Brazzaville - At least eight people have died along Congo's north-western border with Gabon due to a disease caused by an Ebola-like virus, according to updated figures released by the health minister on Wednesday.

The minister, Alphonse Gando, said the mysterious, disease had claimed eight lives since May 4 among 11 cases recorded in the Itoumbi and Mbomo districts, located respectively 700km and 900km north-west of the capital of the Central African country.

Health officials were trying to find 56 people suspected of close contact with the dead and sick patients, the ministry said. Ebola is a highly contagious disease.

According to information collected by health officials, the first cases appeared among Itoumbi villagers who had gone elephant hunting in the bush.

"All the victims were great hunters. They touched a monkey they found dead in the forest and then ate it," Gando said. This is one way an Ebola outbreak can start.

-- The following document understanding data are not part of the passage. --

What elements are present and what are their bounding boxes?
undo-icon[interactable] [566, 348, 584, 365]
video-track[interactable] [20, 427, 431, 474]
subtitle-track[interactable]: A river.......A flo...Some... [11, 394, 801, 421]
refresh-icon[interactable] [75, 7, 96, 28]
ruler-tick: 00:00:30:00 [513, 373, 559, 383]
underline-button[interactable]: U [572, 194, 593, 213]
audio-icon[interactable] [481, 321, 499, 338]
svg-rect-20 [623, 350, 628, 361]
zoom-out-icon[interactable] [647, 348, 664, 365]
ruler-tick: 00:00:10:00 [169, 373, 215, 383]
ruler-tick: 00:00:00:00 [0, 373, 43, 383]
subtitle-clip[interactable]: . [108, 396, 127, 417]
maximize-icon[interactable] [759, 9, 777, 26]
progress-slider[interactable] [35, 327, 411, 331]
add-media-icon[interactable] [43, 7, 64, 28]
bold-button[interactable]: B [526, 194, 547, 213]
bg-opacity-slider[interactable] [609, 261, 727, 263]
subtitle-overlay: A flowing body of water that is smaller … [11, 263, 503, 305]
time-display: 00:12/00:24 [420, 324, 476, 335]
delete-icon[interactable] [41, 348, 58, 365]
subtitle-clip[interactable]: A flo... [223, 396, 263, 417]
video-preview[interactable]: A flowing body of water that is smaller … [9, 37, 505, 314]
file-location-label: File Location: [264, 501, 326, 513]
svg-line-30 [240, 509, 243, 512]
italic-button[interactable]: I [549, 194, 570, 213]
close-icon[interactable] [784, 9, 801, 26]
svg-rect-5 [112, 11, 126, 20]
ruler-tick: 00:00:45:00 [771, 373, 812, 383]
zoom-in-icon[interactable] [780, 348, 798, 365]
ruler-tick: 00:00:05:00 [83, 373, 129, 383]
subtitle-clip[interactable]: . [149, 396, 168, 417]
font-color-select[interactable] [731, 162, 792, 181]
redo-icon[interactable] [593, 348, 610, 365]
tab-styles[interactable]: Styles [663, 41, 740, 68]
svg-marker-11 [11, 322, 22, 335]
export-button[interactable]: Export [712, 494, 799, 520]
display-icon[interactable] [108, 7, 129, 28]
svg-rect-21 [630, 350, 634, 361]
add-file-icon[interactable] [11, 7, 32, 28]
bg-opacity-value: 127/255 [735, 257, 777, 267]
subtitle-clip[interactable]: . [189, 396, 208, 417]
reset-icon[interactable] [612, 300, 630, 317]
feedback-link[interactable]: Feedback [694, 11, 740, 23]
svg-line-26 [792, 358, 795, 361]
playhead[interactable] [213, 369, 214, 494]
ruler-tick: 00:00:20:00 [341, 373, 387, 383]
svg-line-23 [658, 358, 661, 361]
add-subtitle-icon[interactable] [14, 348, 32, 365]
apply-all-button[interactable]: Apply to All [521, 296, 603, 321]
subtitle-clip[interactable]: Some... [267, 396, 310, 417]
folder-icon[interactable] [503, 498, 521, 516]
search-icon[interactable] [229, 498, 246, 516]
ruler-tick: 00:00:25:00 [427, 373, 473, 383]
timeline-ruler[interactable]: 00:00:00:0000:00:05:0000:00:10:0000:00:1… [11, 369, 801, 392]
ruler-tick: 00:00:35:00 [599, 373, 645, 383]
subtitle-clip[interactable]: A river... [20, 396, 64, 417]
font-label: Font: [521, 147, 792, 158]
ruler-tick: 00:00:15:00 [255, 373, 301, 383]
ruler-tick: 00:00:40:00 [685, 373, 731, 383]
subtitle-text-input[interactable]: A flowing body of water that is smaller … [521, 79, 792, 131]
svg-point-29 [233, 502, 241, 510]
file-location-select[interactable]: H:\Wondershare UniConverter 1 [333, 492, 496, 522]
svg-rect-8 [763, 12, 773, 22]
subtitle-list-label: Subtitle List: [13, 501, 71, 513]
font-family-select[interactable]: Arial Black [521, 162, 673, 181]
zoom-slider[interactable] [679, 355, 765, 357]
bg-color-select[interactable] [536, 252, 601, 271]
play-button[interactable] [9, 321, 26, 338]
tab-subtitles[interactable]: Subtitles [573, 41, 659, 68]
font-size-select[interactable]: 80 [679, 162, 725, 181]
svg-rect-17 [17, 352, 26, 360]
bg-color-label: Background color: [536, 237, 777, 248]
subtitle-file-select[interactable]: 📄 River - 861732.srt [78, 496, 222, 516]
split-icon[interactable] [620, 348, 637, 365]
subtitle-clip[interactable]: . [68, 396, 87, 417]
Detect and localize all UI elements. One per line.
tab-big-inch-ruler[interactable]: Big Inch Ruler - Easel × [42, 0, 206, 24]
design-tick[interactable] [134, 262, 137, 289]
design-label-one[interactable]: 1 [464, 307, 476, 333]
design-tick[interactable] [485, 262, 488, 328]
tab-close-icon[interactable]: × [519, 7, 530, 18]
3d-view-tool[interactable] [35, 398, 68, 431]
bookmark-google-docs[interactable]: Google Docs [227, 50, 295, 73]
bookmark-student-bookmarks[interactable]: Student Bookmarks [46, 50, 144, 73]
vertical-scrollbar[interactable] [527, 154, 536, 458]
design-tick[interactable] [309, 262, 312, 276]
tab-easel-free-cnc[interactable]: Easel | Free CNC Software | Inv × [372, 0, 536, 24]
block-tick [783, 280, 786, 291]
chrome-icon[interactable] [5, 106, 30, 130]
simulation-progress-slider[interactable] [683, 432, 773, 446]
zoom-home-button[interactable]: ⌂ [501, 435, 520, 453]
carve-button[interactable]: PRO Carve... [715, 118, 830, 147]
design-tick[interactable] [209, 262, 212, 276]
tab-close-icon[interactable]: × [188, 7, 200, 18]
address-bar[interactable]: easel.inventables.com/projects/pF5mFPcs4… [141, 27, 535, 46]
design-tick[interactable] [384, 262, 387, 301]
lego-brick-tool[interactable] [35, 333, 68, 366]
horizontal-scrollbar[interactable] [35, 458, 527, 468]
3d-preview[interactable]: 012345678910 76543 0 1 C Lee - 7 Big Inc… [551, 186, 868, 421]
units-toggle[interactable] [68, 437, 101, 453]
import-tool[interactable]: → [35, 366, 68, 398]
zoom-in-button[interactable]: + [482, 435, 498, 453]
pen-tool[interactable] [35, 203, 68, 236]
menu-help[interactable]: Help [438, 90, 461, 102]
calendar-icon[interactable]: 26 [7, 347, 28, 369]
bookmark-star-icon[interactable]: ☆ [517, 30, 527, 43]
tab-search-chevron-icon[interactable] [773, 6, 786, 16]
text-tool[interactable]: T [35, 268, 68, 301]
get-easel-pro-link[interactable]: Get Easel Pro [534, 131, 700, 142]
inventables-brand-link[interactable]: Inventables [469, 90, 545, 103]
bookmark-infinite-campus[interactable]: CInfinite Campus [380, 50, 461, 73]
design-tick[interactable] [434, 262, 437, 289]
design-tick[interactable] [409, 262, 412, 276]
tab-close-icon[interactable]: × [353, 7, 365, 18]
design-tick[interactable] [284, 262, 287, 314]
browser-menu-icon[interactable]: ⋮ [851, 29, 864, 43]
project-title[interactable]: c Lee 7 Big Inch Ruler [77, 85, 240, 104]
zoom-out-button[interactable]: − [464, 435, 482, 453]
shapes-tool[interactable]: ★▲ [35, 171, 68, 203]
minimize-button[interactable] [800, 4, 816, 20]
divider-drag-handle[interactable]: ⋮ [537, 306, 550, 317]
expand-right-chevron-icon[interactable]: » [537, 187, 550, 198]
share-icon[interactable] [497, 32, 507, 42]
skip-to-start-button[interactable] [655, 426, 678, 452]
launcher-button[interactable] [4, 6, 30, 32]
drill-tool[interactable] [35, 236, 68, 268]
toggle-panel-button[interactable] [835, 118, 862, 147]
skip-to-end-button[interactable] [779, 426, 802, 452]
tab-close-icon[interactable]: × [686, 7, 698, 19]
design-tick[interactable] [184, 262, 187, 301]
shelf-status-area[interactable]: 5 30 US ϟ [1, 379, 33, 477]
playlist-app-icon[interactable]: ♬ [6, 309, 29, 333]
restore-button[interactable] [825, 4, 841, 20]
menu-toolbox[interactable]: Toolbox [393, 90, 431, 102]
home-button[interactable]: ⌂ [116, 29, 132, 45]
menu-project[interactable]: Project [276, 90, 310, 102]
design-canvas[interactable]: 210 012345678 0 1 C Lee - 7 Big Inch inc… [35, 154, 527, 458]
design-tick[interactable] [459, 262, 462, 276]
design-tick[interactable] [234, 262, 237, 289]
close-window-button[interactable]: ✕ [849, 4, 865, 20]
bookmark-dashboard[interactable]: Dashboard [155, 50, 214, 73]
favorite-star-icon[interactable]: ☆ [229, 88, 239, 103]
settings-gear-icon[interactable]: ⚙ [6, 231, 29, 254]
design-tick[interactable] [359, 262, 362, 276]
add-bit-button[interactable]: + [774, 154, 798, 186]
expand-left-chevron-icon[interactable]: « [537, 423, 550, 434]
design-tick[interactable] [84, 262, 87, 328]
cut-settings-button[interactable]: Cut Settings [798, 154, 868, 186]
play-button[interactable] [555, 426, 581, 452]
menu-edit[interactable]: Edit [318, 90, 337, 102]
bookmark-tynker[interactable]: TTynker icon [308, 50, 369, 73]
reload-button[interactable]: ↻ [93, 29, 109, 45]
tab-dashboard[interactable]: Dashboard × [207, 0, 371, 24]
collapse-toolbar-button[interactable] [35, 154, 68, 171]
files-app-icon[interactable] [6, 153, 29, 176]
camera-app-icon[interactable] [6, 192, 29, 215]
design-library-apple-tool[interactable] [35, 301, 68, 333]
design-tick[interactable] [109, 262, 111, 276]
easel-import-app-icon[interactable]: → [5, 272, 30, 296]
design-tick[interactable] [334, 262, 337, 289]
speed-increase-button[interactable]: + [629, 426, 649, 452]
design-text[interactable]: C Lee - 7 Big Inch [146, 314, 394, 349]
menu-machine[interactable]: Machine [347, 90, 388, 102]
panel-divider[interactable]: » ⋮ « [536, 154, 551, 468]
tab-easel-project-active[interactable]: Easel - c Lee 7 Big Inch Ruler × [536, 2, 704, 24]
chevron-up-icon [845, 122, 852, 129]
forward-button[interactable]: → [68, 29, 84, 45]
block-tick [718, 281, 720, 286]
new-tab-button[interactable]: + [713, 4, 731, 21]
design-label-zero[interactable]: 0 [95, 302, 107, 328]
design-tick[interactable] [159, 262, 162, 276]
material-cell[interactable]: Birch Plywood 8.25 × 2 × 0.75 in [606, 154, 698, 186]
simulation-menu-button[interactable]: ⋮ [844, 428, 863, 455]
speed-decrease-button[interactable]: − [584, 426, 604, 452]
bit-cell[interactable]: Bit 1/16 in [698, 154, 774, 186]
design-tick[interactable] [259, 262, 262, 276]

Northern Gabon and Congo have been hit by several Ebola epidemics which have claimed 361 lives since 1994.

In Angola, the Ebola-like Marburg virus has so far killed 284 people, mostly in the northern province of Uige, where the world's deadliest outbreak of the rare disease started six months ago. Both viral infections spread through contact with bodily fluids.

The incubation period for the virus, or the amount of time it takes between when patients are infected and fall ill, can be as long as 21 days.

There is no cure for the virus, whose exact origin is unknown and which was first detected in 1967 when West German laboratory workers in the town of Marburg were infected by monkeys from Uganda.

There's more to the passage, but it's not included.